Further out, audience members had already vaulted the barriers, climbed up onto the stage, and scaled the first level of hell, throwing themselves into furious combat with the human-eyed monkeys.
Their sheer numbers immediately overwhelmed the monkeys like a dark flood, and they pushed up onto the spike-covered second tier. The first to arrive were pierced through and sank down onto the spikes, and as more and more climbed on top, bodies piled layer upon layer until the spikes were entirely covered — the second tier became a flat passage of accumulated corpses.
On the third tier, the blades of the guillotines flashed their cold light, falling one after another in rotation.
Nothing could halt their ascent. Even those who died mid-climb on the way through hell kept their heads raised high.
Extreme hatred and extreme devotion turned out to be astonishingly alike.
More and more people surged up onto the high platform. The audience seating below was now completely empty. The massive iron-framed structure, ordinarily more than strong enough, was now groaning and creaking under the strain.
Bai Song looked at the scene below, then back at Anfei hovering directly above hell — the one who had ignited this terrifying riot — and stared in stupefied disbelief: “…I have genuinely never seen anything like this.”
“S-small… small fry,” Sheena said, pressing a hand to her chest and weakly trying to steady her breathing.
Even the points of starlight in the Goddess of Fate’s crystal ball seemed to have grown unstable.
On the platform nearby, Windsor had pressed himself against the Gatling gun for comfort in the same way Sheena had earlier, muttering to himself: “I kept telling myself — keep a clear head, don’t get too fixated on Bishop Tangpo, or you’ll lose your life…”

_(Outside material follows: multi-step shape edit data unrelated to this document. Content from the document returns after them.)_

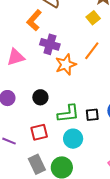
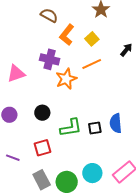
yellow square: (93, 18) -> (92, 39), moved
orange L-shape: (34, 20) -> (67, 35), moved
orange line: (92, 51) -> (92, 64), turned 30
cyan circle: (73, 139) -> (92, 173), moved

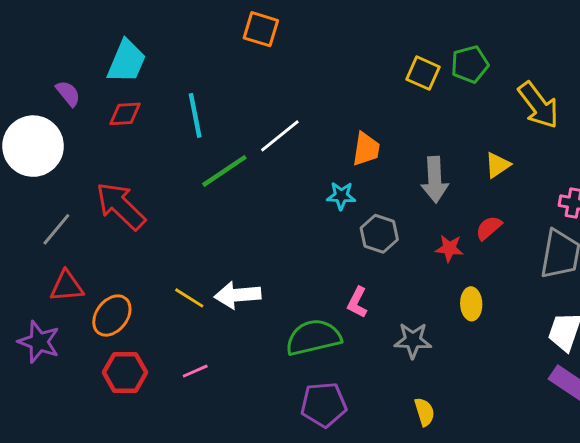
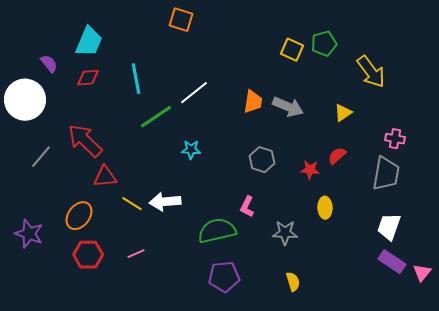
gray arrow: (435, 180) -> (288, 107), moved, turned -64
cyan star: (341, 196) -> (191, 150), moved
red triangle: (67, 286) -> (105, 177), moved

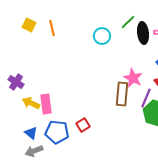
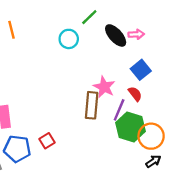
green line: (128, 22) -> (89, 17), moved
black ellipse: (143, 33) -> (116, 35), turned -35

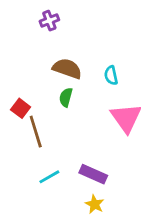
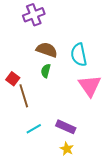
purple cross: (49, 21) -> (34, 15), size x1.5
cyan semicircle: (111, 75) -> (79, 55), size x1.6

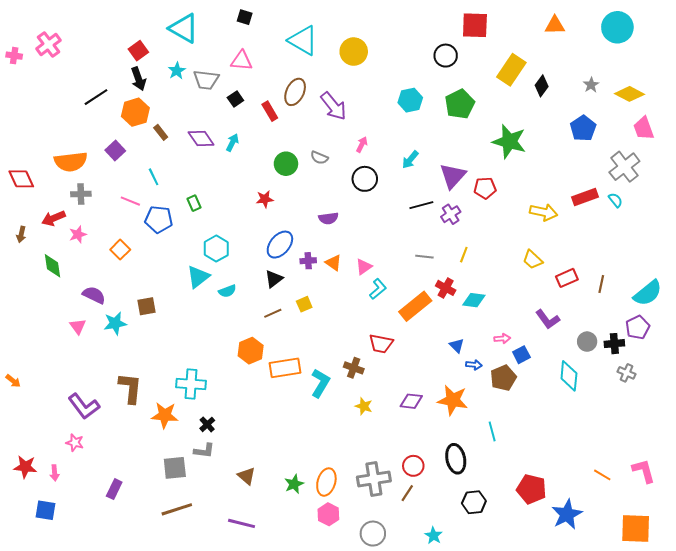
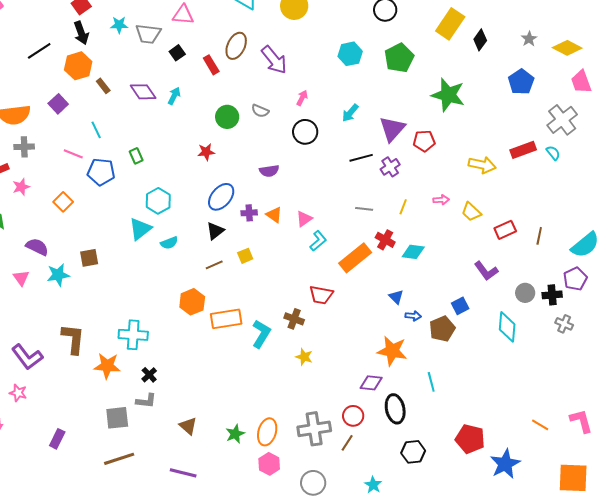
cyan star: (177, 71) -> (119, 25), turned 30
pink arrow: (502, 339) -> (441, 200), moved
purple diamond: (411, 401) -> (371, 383), moved

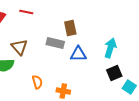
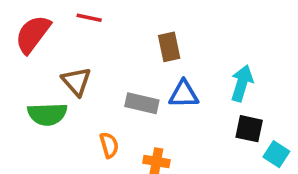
gray rectangle: (55, 43) -> (142, 103), moved
black square: (114, 73) -> (249, 129), turned 35

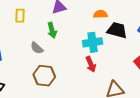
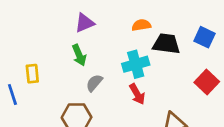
yellow rectangle: (20, 16) -> (32, 74), moved
gray semicircle: (37, 48) -> (94, 83), moved, turned 96

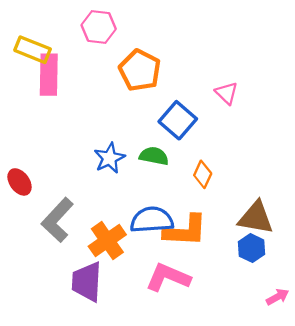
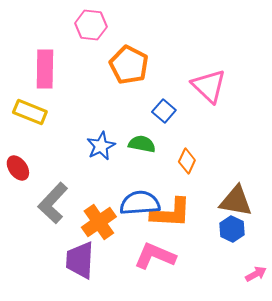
yellow rectangle: (33, 50) -> (30, 112), moved
pink triangle: (227, 93) -> (209, 86), size x1.6
blue square: (178, 120) -> (164, 111), size x0.7

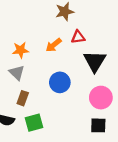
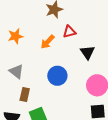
orange star: (21, 50) -> (15, 36), moved
black triangle: (95, 61) -> (87, 52), size x0.7

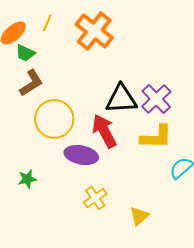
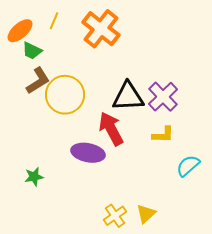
yellow circle: (54, 119) -> (65, 95), moved
yellow L-shape: (156, 137) -> (163, 135), size x0.7
yellow cross: (95, 198) -> (115, 216), moved

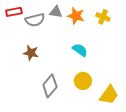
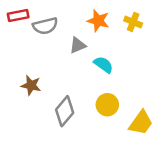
gray triangle: (56, 12) -> (78, 45), moved, turned -32
brown star: (31, 53) -> (31, 85), moved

Murphy murmured: “I think I feel inspired.”
“Don’t!” Windsor said in alarm. “Say it in words — please, whatever you do, don’t pick up a brush.”

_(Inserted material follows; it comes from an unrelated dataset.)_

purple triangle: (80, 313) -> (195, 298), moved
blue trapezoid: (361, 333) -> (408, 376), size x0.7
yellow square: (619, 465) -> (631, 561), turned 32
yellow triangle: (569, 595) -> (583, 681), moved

Time passed. When the last of the audience had surged onto the overloaded platform, the first performer finally reached the very top of hell — the seventeenth tier.
But the real hell seemed to lie still higher.

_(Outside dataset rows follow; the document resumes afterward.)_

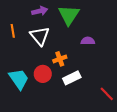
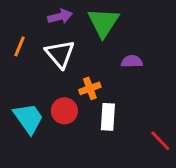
orange line: (13, 31) -> (19, 46), turned 32
white rectangle: (72, 78) -> (108, 117), turned -60

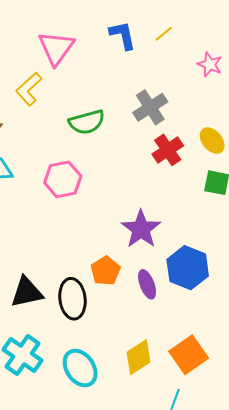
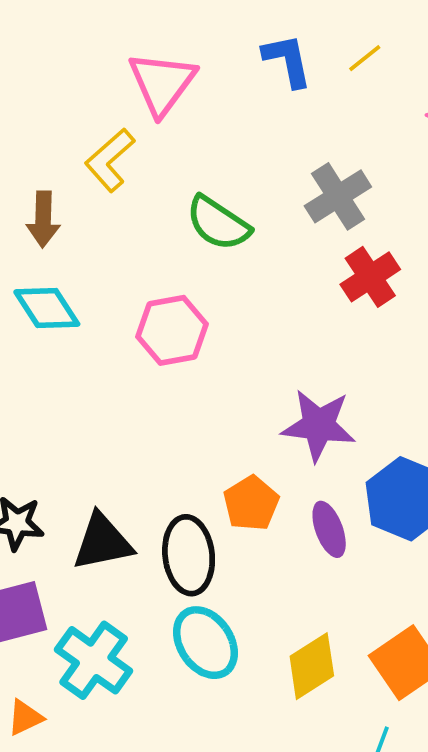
green semicircle: (87, 122) -> (218, 223), turned 48
purple star: (141, 229) -> (319, 425), turned -30
cyan ellipse: (80, 368) -> (205, 643), moved

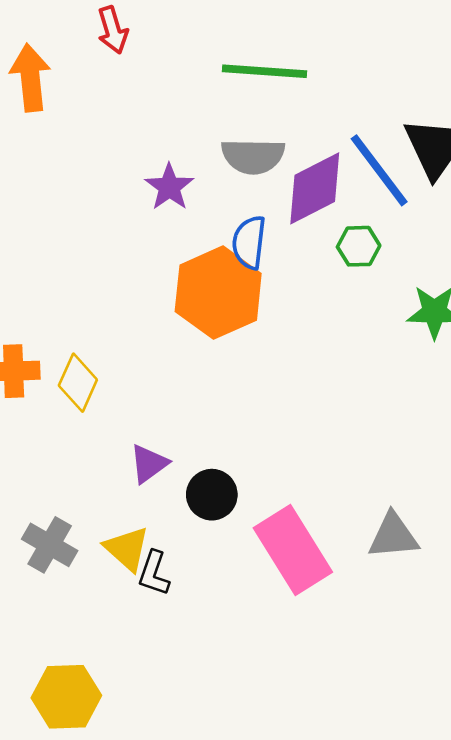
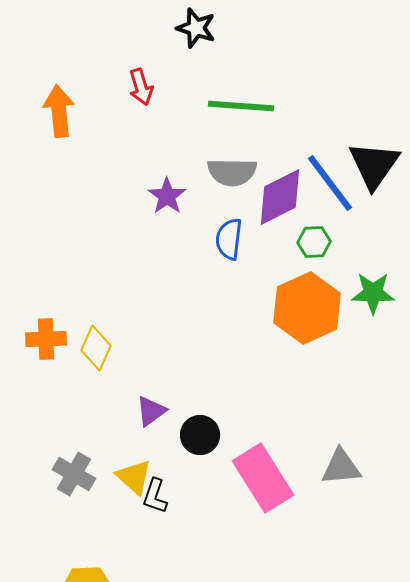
red arrow: (113, 30) -> (141, 87), moved
orange hexagon: (218, 293) -> (307, 308), moved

He was only a few steps away from Anfei’s height, his whole body trembling with bloodthirsty excitement.
Then came the second, the third…
One person standing on another’s shoulders, bodies stacked to gain height, gradually closing in on that snow-white silhouette —
A pale blue lens flashed across Yu Feichen’s vision.
Assessment result: This resident appears to be in a state of mental derangement. Prolonged hatred truly can drive a person to madness. Every single moment, he must live inside the desire to destroy everything with his own hands.
Healing recommendation: Since the wish for vengeance exists, naturally it should be fulfilled.
The City of Mist seemed to treat its own residents with a touch more candor than it extended to its visitors.
At the very summit of the mountain of massed bodies, a pale hand reached upward toward Anfei, far above.
At that moment, everyone froze. Frenzied gazes locked onto that hand. Trembling with anticipation over what was about to happen, their expressions went beyond madness into something further still — labored, staggered breathing rising and falling all around.
To drag that prey down from the clouds, drag him to the deepest pit of hell, and then—
A shadow fell over them without warning.
The great black wings snapped open directly overhead, cutting off all upward sightlines.
An arm moved unhurriedly across the man’s shoulder and drew him back and away. Shadow shifted; in the space of a blink, the golden-haired prey had soared away into the distance, taken under the shelter of the wings.
The outstretched hand at the summit could only close, once more, around empty air.
Holding Anfei, Yu Feichen looked down at everything below.
Since the wish for vengeance exists — naturally, it should come to nothing.